One particular moment doesn't stand out about the MedicineX conference at Stanford University this past week. Instead, it was all of the moments!
What I keep coming back to in my mind is the recurring theme of this event: that the voice of the patient is incredibly meaningful, and should be a part of the healthcare process, from beginning to end.
That, IMHO, is was what the three-day MedX conference was all about. A few hundred people came together Sept. 28-30 at the Stanford School of Medicine in Palo Alto, CA. They represented all the stakeholders in the healthcare world: policy-makers, designers, idea innovators, company CEOs, start-up entrepreneurs, venture capitalists, researchers, clinicians, and of course... patients! Many patients.
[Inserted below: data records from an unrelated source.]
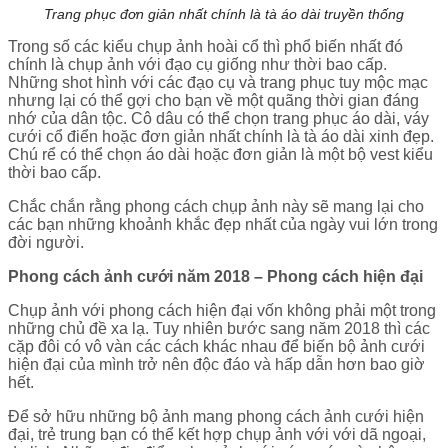
Trang phục đơn giản nhất chính là tà áo dài truyền thống
Trong số các kiểu chụp ảnh hoài cổ thì phổ biến nhất đó
chính là chụp ảnh với đạo cụ giống như thời bao cấp.
Những shot hình với các đạo cụ và trang phục tuy mộc mạc
nhưng lại có thể gợi cho bạn về một quãng thời gian đáng
nhớ của dân tộc. Cô dâu có thể chọn trang phục áo dài, váy
cưới cổ điển hoặc đơn giản nhất chính là tà áo dài xinh đẹp.
Chú rể có thể chọn áo dài hoặc đơn giản là một bộ vest kiểu
thời bao cấp.
Chắc chắn rằng phong cách chụp ảnh này sẽ mang lại cho
các bạn những khoảnh khắc đẹp nhất của ngày vui lớn trong
đời người.
Phong cách ảnh cưới năm 2018 – Phong cách hiện đại
Chụp ảnh với phong cách hiện đại vốn không phải một trong
những chủ đề xa lạ. Tuy nhiên bước sang năm 2018 thì các
cặp đôi có vô vàn các cách khác nhau để biến bộ ảnh cưới
hiện đại của mình trở nên độc đáo và hấp dẫn hơn bao giờ
hết.
Để sở hữu những bộ ảnh mang phong cách ảnh cưới hiện
đại, trẻ trung bạn có thể kết hợp chụp ảnh với với dã ngoại,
Thanks to our parent company Alliance Health Networks, that offered over 30 scholarships for e-patients to attend, our patient perspectives made up 10% of the audience. Scholarship winners also spent a lot of time at the microphone (!), giving speeches, and participating in panel discussions and in workshops. And of course we were active on Twitter -- using the #MedX hashtag, for those interested in checking out the tweets.
An amazing aspect is that through what's called the Global Access Program, the whole event was streamed live online for anyone to watch. Those videos are now online for easy viewing.
While this conference focused on the larger healthcare system and a broad lineup of conditions, diabetes certainly had a presence at MedX, from e-patient D-bloggers to presenters like Dr. Joyce Lee who's research director at MyGlu, and Sonny Vu who helped create the iBGStar during his time at AgraMatrix.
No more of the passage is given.